A Review: Genetic Mutations in Hemoglobin: Sickle Cell Anemia

Authors

  • Hutham Abd Ali Abd Al Hussain Dep. of chemistry, Collage of Education for pure science /University of Karbala, Karbala, Iraq.
  • Shymaa Hamzah Daylee Dep. of chemistry, Collage of Education for pure science /University of Karbala, Karbala, Iraq.
  • Radhiah Najm Abd Dep. of physics, Collage of Education for pure science /University of Karbala

Keywords:

Sickle cell anemia, Hemoglobin, B chain, Mutate, and heredity diseases.

Abstract

An irreversible, heritable change to the nucleotide sequence of a gene or chromosome is referred to as a mutation, or in the method through which such a shift takes place.
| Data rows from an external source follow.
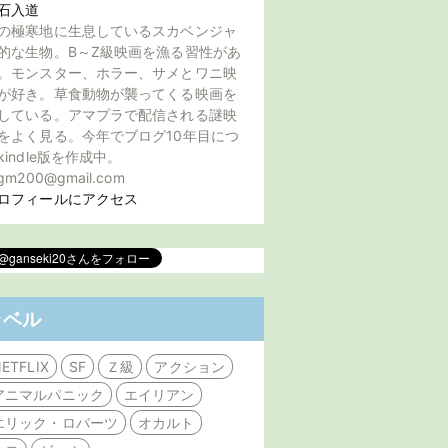
石入道
の極寒地に生息しているスカベンジャ
的な生物。B～Z級映画を漁る習性があ
。モンスター、ホラー、サメとワニ映
が好き。草食動物が襲ってくる映画を
している。アマプラで配信される謎映
をよく見る。今年でブログ10年目につ
kindle版を作成中。
gm200@gmail.com
ロフィールにアクセス
ラベル
ETFLIX
SF
Ｚ級
アクション
アニマルパニック
エイリアン
エリック・ロバーツ
オカルト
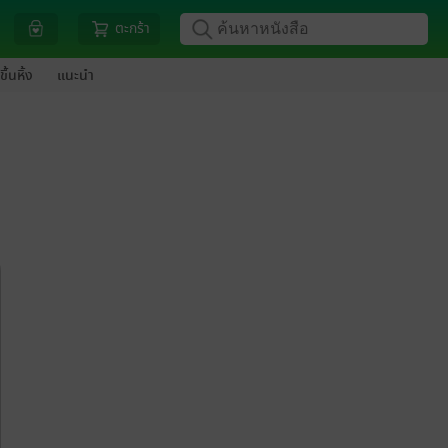
ตะกร้า
ขึ้นหิ้ง
แนะนำ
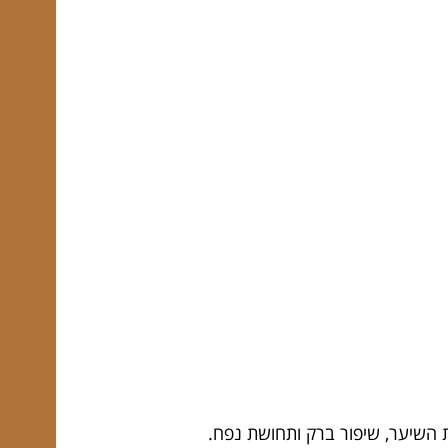
 השיער, שיפור ברק ותחושת נפח.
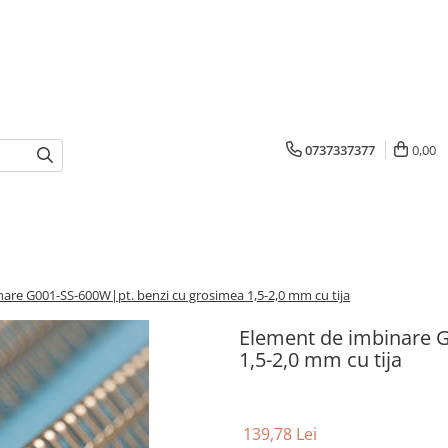
0737337377
0,00
are G001-SS-600W|pt. benzi cu grosimea 1,5-2,0 mm cu tija
Element de imbinare 
1,5-2,0 mm cu tija
139,78 Lei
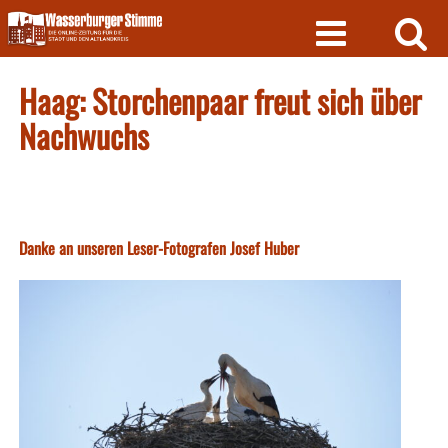
Skip
to
content
Haag: Storchenpaar freut sich über
Nachwuchs
Danke an unseren Leser-Fotografen Josef Huber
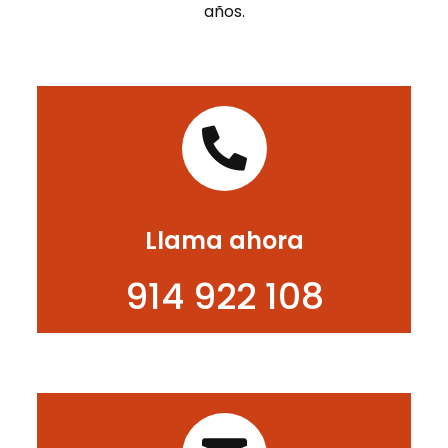
años.

Llama ahora
914 922 108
Small-scale and large-scale mutations fall under the two groups of mutations. When one or more nucleotides are changed, removed, or added, small-scale mutations take place in the DNA. Large-scale mutations are those that arise in a specific region of a chromosome. This type of mutation has the potential to be fatal or cause significant damage, Mutations can be classified as small scale or large scale depending on their influence on the gene structure. Anemia and severe pain are symptoms of the hereditary condition sickle cell anemia. People with the illness have a defective gene that contributes to the creation of the protein hemoglobin, which carries oxygen in erythrocytes. People who carry two copies of the sickle cell gene are more likely to develop sickle cell disease. Sickle cell illness does not afflict people who have only one copy of the sickle cell gene, but their descendants may get it from them.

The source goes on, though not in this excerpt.